A dyadic view of rational convex sets

TL;DR

This paper explores the algebraic structure of convex sets in real vector spaces under the arithmetic mean operation, establishing conditions for their isomorphism based on automorphisms of the underlying affine space.

Contribution

It characterizes when convex subsets induce isomorphic algebraic structures via affine automorphisms, extending to barycentric algebras over subrings.

Findings

Isomorphism of groupoids corresponds to affine automorphisms of the space.

Results apply to convex sets of the same dimension with at least one bounded or over rationals.

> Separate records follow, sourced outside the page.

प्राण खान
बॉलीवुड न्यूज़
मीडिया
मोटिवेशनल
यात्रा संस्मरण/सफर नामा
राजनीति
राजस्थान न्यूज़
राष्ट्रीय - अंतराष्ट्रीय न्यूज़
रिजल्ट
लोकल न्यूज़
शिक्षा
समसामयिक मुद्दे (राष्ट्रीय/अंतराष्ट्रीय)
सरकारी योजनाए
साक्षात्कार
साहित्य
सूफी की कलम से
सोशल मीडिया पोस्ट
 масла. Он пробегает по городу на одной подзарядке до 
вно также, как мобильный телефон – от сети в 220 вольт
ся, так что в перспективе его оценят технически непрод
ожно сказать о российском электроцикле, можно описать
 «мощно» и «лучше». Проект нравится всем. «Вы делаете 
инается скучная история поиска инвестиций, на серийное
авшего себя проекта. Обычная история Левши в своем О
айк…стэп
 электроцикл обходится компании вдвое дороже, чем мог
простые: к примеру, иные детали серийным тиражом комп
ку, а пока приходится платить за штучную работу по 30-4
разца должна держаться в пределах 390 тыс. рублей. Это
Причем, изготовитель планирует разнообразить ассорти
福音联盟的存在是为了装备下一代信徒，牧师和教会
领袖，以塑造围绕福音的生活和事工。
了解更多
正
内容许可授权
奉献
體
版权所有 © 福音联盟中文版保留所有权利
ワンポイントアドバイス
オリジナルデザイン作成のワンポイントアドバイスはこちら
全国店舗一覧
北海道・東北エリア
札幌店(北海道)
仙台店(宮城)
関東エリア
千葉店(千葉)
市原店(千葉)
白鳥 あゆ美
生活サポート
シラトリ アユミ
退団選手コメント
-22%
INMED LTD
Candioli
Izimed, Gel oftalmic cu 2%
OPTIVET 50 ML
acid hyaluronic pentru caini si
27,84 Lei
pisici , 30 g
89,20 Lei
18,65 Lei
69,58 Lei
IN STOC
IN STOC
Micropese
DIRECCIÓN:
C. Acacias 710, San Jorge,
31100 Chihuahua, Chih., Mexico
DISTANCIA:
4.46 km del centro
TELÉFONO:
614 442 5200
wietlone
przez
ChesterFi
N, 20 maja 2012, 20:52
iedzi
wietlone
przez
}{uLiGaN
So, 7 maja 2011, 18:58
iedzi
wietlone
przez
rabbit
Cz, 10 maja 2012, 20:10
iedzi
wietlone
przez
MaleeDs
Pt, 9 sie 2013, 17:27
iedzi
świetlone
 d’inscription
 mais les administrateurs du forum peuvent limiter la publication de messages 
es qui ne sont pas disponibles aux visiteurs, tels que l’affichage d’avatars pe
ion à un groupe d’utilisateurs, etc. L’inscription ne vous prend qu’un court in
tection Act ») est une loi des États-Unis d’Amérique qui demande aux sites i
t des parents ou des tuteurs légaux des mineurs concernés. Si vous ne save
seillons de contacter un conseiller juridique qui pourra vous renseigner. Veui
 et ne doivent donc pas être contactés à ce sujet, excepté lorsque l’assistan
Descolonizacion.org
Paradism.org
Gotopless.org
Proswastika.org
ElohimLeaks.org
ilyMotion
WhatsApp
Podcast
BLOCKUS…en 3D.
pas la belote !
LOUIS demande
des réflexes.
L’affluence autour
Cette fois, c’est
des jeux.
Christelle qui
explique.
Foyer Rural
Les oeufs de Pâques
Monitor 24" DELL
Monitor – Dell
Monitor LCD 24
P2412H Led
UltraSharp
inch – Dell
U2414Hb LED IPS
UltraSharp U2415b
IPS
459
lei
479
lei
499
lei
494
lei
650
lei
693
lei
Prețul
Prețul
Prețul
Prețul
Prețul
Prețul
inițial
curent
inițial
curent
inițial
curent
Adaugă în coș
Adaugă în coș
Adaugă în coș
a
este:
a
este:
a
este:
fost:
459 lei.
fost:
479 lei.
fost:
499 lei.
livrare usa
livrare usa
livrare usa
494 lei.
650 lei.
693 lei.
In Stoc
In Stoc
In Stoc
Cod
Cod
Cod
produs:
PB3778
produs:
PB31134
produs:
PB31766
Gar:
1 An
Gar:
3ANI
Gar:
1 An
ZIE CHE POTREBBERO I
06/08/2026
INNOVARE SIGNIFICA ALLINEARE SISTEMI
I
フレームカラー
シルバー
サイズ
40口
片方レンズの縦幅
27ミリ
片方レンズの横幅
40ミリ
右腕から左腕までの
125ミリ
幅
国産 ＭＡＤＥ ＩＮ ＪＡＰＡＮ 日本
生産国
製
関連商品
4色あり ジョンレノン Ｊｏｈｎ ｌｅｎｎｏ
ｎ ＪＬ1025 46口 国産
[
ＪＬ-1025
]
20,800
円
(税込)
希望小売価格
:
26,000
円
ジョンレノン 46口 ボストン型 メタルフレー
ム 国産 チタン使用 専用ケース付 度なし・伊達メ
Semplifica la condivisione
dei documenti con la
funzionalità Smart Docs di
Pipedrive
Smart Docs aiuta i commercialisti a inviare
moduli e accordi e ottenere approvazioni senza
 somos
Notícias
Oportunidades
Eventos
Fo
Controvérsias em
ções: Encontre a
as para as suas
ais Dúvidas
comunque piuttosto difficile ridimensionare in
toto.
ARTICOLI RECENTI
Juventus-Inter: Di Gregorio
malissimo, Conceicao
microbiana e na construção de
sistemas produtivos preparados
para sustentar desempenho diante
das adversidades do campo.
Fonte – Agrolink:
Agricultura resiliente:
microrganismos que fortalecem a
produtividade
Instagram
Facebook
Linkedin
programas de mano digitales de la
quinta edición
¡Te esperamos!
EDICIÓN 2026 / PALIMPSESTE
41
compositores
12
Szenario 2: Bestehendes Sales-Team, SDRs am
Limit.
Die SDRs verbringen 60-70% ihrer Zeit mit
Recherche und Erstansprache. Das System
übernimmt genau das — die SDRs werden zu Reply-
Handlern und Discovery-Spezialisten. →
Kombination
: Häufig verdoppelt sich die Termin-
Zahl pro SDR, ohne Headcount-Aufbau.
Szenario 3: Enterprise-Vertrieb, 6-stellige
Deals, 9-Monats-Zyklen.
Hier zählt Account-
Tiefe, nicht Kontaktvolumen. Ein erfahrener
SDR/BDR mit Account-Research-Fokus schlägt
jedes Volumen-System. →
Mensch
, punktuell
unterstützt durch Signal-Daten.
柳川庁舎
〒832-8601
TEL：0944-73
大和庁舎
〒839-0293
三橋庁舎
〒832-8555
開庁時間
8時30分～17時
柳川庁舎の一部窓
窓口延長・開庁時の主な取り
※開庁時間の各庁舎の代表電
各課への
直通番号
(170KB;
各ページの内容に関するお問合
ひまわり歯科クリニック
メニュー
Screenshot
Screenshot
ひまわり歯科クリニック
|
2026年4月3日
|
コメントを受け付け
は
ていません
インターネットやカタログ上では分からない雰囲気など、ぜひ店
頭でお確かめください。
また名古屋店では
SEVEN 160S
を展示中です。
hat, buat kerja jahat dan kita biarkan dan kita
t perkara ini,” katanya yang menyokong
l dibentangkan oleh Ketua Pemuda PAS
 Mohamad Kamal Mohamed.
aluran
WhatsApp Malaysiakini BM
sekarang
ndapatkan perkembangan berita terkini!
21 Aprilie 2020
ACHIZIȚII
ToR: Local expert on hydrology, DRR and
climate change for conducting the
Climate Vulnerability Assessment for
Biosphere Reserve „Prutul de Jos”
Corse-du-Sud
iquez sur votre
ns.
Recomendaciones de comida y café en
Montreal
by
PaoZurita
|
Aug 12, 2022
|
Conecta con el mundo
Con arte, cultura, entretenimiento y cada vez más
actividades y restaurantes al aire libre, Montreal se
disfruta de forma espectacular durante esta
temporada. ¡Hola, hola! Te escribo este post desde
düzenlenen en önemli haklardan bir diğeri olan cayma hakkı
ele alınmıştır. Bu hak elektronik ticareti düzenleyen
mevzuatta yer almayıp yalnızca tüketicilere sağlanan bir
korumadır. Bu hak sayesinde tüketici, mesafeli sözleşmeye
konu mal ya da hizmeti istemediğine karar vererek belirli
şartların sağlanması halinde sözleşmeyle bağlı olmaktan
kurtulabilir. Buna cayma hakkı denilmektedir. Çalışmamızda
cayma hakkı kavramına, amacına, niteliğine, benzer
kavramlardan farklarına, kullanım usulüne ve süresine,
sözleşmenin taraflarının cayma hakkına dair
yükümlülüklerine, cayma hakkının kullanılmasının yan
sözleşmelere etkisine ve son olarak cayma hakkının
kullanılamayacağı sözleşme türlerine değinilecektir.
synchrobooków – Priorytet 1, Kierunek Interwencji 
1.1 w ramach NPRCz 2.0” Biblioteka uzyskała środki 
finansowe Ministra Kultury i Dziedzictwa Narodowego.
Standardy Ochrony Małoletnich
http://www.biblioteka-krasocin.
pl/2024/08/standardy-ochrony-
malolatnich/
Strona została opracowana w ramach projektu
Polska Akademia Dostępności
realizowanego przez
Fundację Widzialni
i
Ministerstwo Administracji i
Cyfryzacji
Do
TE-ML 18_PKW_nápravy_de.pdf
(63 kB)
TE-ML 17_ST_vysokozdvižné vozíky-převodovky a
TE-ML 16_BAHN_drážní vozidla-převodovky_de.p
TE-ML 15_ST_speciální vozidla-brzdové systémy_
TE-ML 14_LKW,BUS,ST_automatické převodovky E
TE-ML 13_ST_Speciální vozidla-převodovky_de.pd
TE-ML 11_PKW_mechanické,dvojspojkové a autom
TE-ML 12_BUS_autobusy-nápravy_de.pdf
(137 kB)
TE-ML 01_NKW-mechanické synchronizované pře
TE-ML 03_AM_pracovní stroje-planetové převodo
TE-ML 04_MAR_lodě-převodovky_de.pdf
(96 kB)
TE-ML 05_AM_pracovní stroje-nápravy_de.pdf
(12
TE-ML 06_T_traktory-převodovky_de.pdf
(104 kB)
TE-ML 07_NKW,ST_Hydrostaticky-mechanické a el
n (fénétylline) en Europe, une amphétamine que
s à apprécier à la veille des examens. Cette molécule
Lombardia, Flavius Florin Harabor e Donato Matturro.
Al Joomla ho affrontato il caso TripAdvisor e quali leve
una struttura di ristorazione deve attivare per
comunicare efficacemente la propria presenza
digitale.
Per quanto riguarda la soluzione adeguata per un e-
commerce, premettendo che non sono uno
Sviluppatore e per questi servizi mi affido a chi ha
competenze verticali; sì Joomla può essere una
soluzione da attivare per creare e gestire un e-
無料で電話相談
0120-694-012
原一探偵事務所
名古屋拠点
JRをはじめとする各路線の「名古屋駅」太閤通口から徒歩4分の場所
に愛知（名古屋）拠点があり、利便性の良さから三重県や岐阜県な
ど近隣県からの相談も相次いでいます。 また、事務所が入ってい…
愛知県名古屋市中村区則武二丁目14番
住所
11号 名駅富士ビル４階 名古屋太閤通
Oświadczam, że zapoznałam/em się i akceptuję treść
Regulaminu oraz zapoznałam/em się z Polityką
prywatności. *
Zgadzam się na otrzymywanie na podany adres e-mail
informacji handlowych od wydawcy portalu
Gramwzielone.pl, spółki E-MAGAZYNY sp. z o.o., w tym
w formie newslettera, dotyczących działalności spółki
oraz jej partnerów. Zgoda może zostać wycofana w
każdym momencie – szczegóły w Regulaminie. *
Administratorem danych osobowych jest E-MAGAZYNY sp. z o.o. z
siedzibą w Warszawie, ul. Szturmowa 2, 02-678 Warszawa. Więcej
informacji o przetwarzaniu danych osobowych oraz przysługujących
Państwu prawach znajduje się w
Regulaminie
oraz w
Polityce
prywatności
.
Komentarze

Generalization to barycentric algebras over subrings of F.

Abstract

Let F be a subfield of the field R of real numbers. Equipped with the binary arithmetic mean operation, each convex subset C of F^n becomes a commutative binary mode, also called idempotent commutative medial (or entropic) groupoid. Let C and C' be convex subsets of F^n. Assume that they are of the same dimension and at least one of them is bounded, or F is the field of all rational numbers. We prove that the corresponding idempotent commutative medial groupoids are isomorphic iff the affine space F^n over F has an automorphism that maps C onto C'. We also prove a more general statement for the case when C,C'\subseteq F^n are considered barycentric algebras over a unital subring of F that is distinct from the ring of integers. A related result, for a subring of R instead of a subfield F, is given in \cite{rczgaroman2}.